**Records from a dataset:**
══════════════════════════════
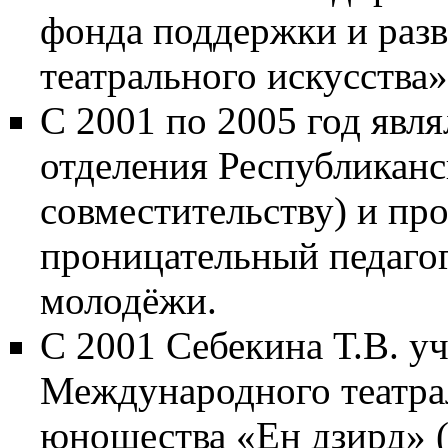
фонда поддержки и раз
театрального искусства»
С 2001 по 2005 год явл
отделения Республиканс
совместительству) и про
проницательный педагог
молодёжи.
С 2001 Себекина Т.В. уч
Международного театрал
юношества «Ен дзирд» (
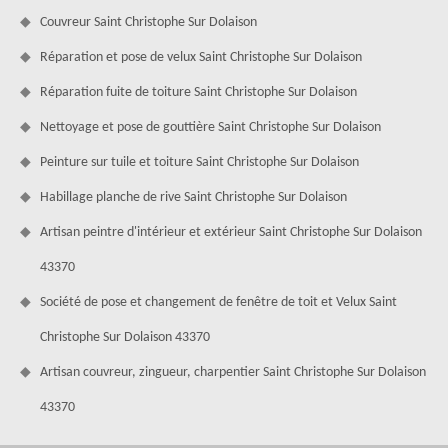
Couvreur Saint Christophe Sur Dolaison
Réparation et pose de velux Saint Christophe Sur Dolaison
Réparation fuite de toiture Saint Christophe Sur Dolaison
Nettoyage et pose de gouttière Saint Christophe Sur Dolaison
Peinture sur tuile et toiture Saint Christophe Sur Dolaison
Habillage planche de rive Saint Christophe Sur Dolaison
Artisan peintre d'intérieur et extérieur Saint Christophe Sur Dolaison
43370
Société de pose et changement de fenêtre de toit et Velux Saint
Christophe Sur Dolaison 43370
Artisan couvreur, zingueur, charpentier Saint Christophe Sur Dolaison
43370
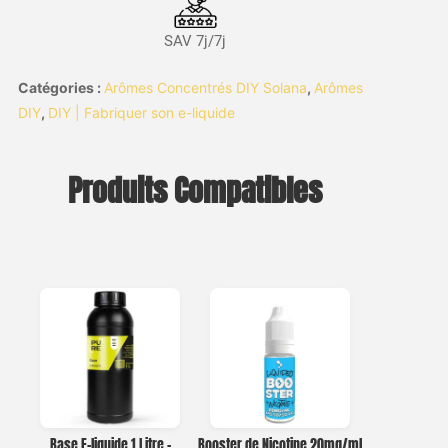
SAV 7j/7j
Catégories :
Arômes Concentrés DIY Solana
,
Arômes
DIY
,
DIY | Fabriquer son e-liquide
Produits Compatibles
Base E-liquide 1 Litre –
Booster de Nicotine 20mg/ml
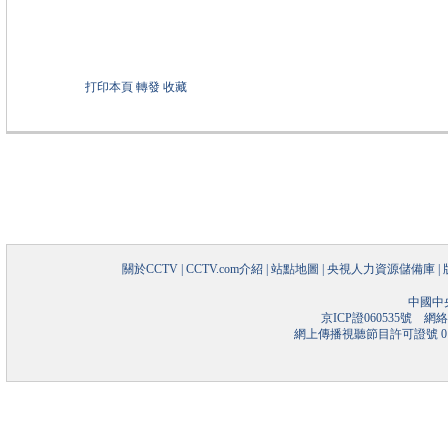
打印本頁
轉發
收藏
關於CCTV
|
CCTV.com介紹
|
站點地圖
|
央視人力資源儲備庫
|
中國中
京ICP證060535號
網絡文
網上傳播視聽節目許可證號 01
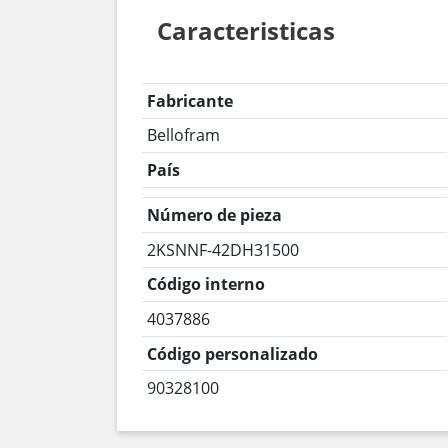
Caracteristicas
Fabricante
Bellofram
País
Número de pieza
2KSNNF-42DH31500
Código interno
4037886
Código personalizado
90328100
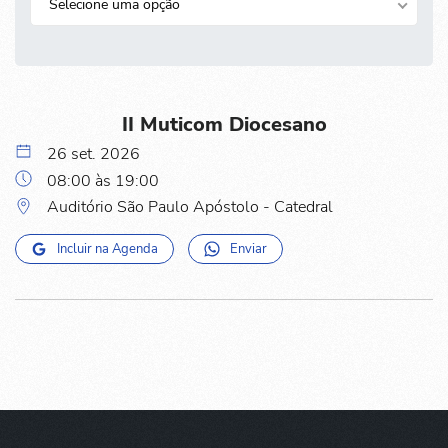
Selecione uma opção
II Muticom Diocesano
26 set. 2026
08:00 às 19:00
Auditório São Paulo Apóstolo - Catedral
Incluir na Agenda
Enviar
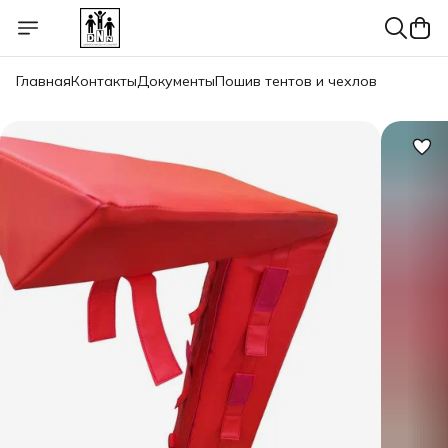
Главная
Контакты
Документы
Пошив тентов и чехлов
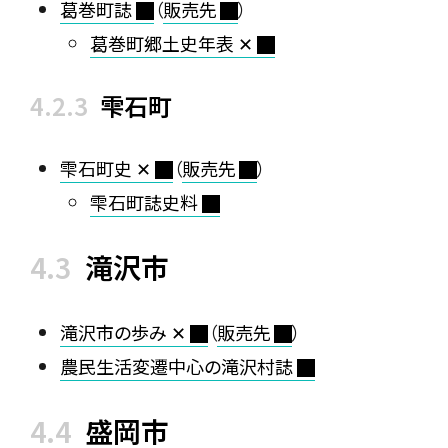
葛巻町誌
（
販売先
）
葛巻町郷土史年表 ✕
雫石町
雫石町史 ✕
（
販売先
）
雫石町誌史料
滝沢市
滝沢市の歩み ✕
（
販売先
）
農民生活変遷中心の滝沢村誌
盛岡市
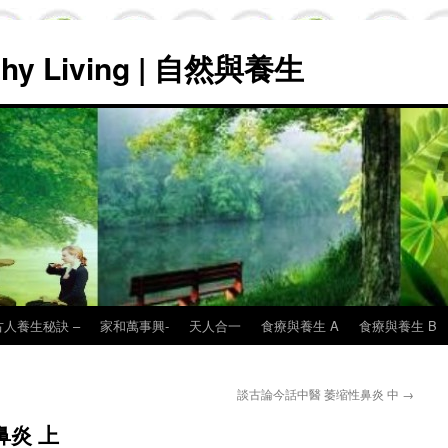
lthy Living | 自然與養生
古人養生秘訣 –
家和萬事興-
天人合一
食療與養生 A
食療與養生 B
談古論今話中醫 萎缩性鼻炎 中
→
鼻炎 上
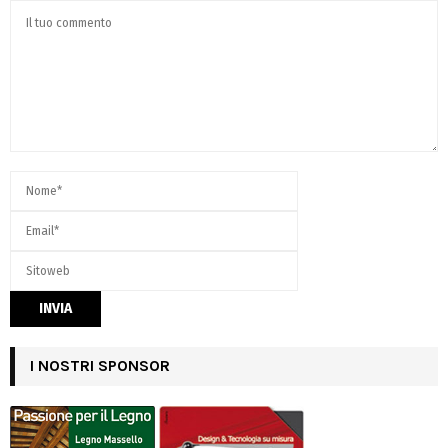
I NOSTRI SPONSOR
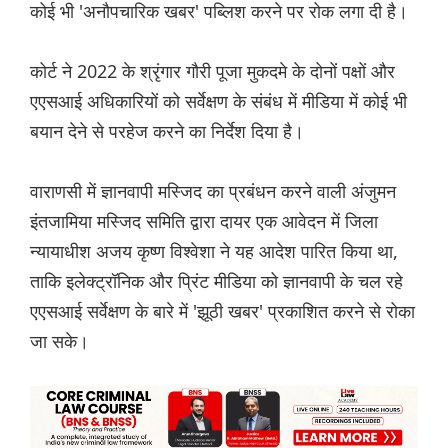
कोई भी 'अनौपचारिक खबर' पब्लिश करने पर रोक लगा दी है।
कोर्ट ने 2022 के श्रृंगार गौरी पूजा मुकदमे के दोनों पक्षों और
एएसआई अधिकारियों को सर्वेक्षण के संबंध में मीडिया में कोई भी
बयान देने से परहेज करने का निर्देश दिया है।
वाराणसी में ज्ञानवापी मस्जिद का प्रबंधन करने वाली अंजुमन
इंतजामिया मस्जिद समिति द्वारा दायर एक आवेदन में जिला
न्यायाधीश अजय कृष्ण विश्वेशा ने यह आदेश पारित किया था,
ताकि इलेक्ट्रॉनिक और प्रिंट मीडिया को ज्ञानवापी के चल रहे
एएसआई सर्वेक्षण के बारे में 'झूठी खबर' प्रकाशित करने से रोका
जा सके।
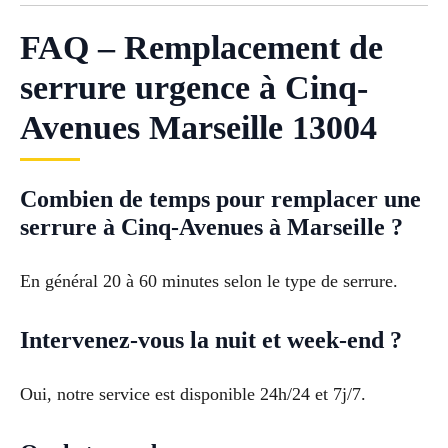
FAQ – Remplacement de
serrure urgence à Cinq-
Avenues Marseille 13004
Combien de temps pour remplacer une
serrure à Cinq-Avenues à Marseille ?
En général 20 à 60 minutes selon le type de serrure.
Intervenez-vous la nuit et week-end ?
Oui, notre service est disponible 24h/24 et 7j/7.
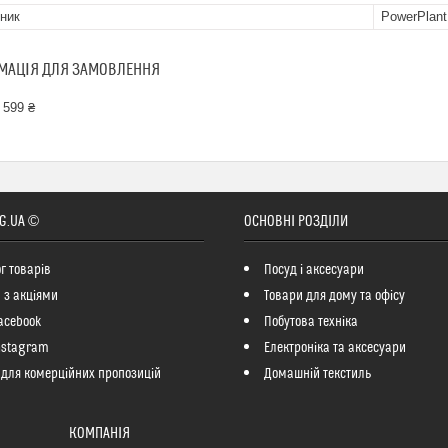
ник
PowerPlant
МАЦІЯ ДЛЯ ЗАМОВЛЕННЯ
 599 ₴
G.UA ©
ОСНОВНІ РОЗДІЛИ
г товарів
Посуд і аксесуари
 з акціями
Товари для дому та офісу
acebook
Побутова техніка
nstagram
Електроніка та аксесуари
 для комерційних пропозицій
Домашній текстиль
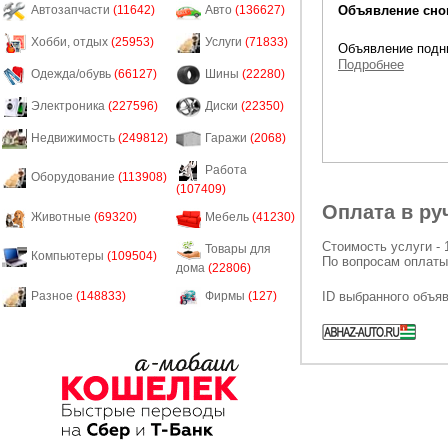
Объявление снов
Автозапчасти
(11642)
Авто
(136627)
Хобби, отдых
(25953)
Услуги
(71833)
Объявление подни
Подробнее
Одежда/обувь
(66127)
Шины
(22280)
Электроника
(227596)
Диски
(22350)
Недвижимость
(249812)
Гаражи
(2068)
Работа
Оборудование
(113908)
(107409)
Оплата в ру
Животные
(69320)
Мебель
(41230)
Стоимость услуги - 
Товары для
Компьютеры
(109504)
По вопросам оплаты
дома
(22806)
ID выбранного объя
Разное
(148833)
Фирмы
(127)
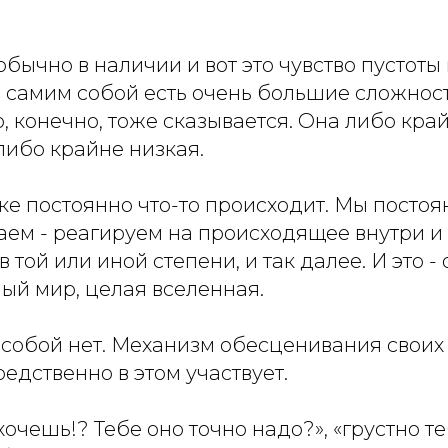
обычно в наличии и вот это чувство пустоты 
с самим собой есть очень большие сложност
, конечно, тоже сказывается. Она либо кра
либо крайне низкая.
е постоянно что-то происходит. Мы постоя
аем - реагируем на происходящее внутри и
 той или иной степени, и так далее. И это 
ый мир, целая вселенная.
с собой нет. Механизм обесценивания свои
редственно в этом участвует.
 хочешь!? Тебе оно точно надо?», «грустно т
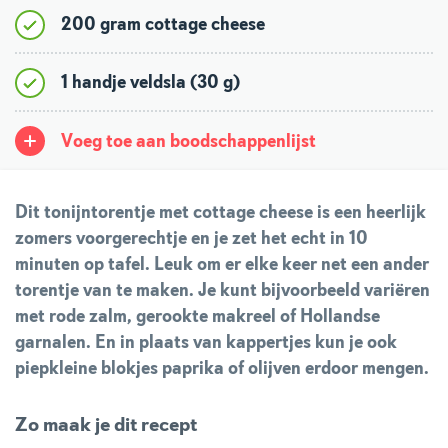
200 gram cottage cheese
1 handje veldsla (30 g)
Voeg toe aan boodschappenlijst
Dit tonijntorentje met cottage cheese is een heerlijk
zomers voorgerechtje en je zet het echt in 10
minuten op tafel. Leuk om er elke keer net een ander
torentje van te maken. Je kunt bijvoorbeeld variëren
met rode zalm, gerookte makreel of Hollandse
garnalen. En in plaats van kappertjes kun je ook
piepkleine blokjes paprika of olijven erdoor mengen.
Zo maak je dit recept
══════════════════════════════
**Task prompt:**
Reproduce, without alteration and without pictures, only those lines that lie between the first line of the entries above and the line containing "FAQ – Remplacement de", both of them included.

**Exercise answer:**
фонда поддержки и раз
театрального искусства»
С 2001 по 2005 год явл
отделения Республиканс
совместительству) и про
проницательный педагог
молодёжи.
С 2001 Себекина Т.В. уч
Международного театрал
юношества «Ен дзирд» (
Couvreur Saint Christophe Sur Dolaison
Réparation et pose de velux Saint Christophe Sur Dolaison
Réparation fuite de toiture Saint Christophe Sur Dolaison
Nettoyage et pose de gouttière Saint Christophe Sur Dolaison
Peinture sur tuile et toiture Saint Christophe Sur Dolaison
Habillage planche de rive Saint Christophe Sur Dolaison
Artisan peintre d'intérieur et extérieur Saint Christophe Sur Dolaison
43370
Société de pose et changement de fenêtre de toit et Velux Saint
Christophe Sur Dolaison 43370
Artisan couvreur, zingueur, charpentier Saint Christophe Sur Dolaison
43370
SAV 7j/7j
Catégories :
Arômes Concentrés DIY Solana
,
Arômes
DIY
,
DIY | Fabriquer son e-liquide
Produits Compatibles
Base E-liquide 1 Litre –
Booster de Nicotine 20mg/ml
打印本頁
轉發
收藏
關於CCTV
|
CCTV.com介紹
|
站點地圖
|
央視人力資源儲備庫
|
中國中
京ICP證060535號
網絡文
網上傳播視聽節目許可證號 01
Caracteristicas
Fabricante
Bellofram
País
Número de pieza
2KSNNF-42DH31500
Código interno
4037886
Código personalizado
90328100
Selecione uma opção
II Muticom Diocesano
26 set. 2026
08:00 às 19:00
Auditório São Paulo Apóstolo - Catedral
Incluir na Agenda
Enviar
Главная
Контакты
Документы
Пошив тентов и чехлов
葛巻町誌
（
販売先
）
葛巻町郷土史年表 ✕
雫石町
雫石町史 ✕
（
販売先
）
雫石町誌史料
滝沢市
滝沢市の歩み ✕
（
販売先
）
農民生活変遷中心の滝沢村誌
盛岡市
lthy Living | 自然與養生
古人養生秘訣 –
家和萬事興-
天人合一
食療與養生 A
食療與養生 B
談古論今話中醫 萎缩性鼻炎 中
→
鼻炎 上
I NOSTRI SPONSOR
कोई भी 'अनौपचारिक खबर' पब्लिश करने पर रोक लगा दी है।
कोर्ट ने 2022 के श्रृंगार गौरी पूजा मुकदमे के दोनों पक्षों और
एएसआई अधिकारियों को सर्वेक्षण के संबंध में मीडिया में कोई भी
बयान देने से परहेज करने का निर्देश दिया है।
वाराणसी में ज्ञानवापी मस्जिद का प्रबंधन करने वाली अंजुमन
इंतजामिया मस्जिद समिति द्वारा दायर एक आवेदन में जिला
न्यायाधीश अजय कृष्ण विश्वेशा ने यह आदेश पारित किया था,
ताकि इलेक्ट्रॉनिक और प्रिंट मीडिया को ज्ञानवापी के चल रहे
एएसआई सर्वेक्षण के बारे में 'झूठी खबर' प्रकाशित करने से रोका
जा सके।
FAQ – Remplacement de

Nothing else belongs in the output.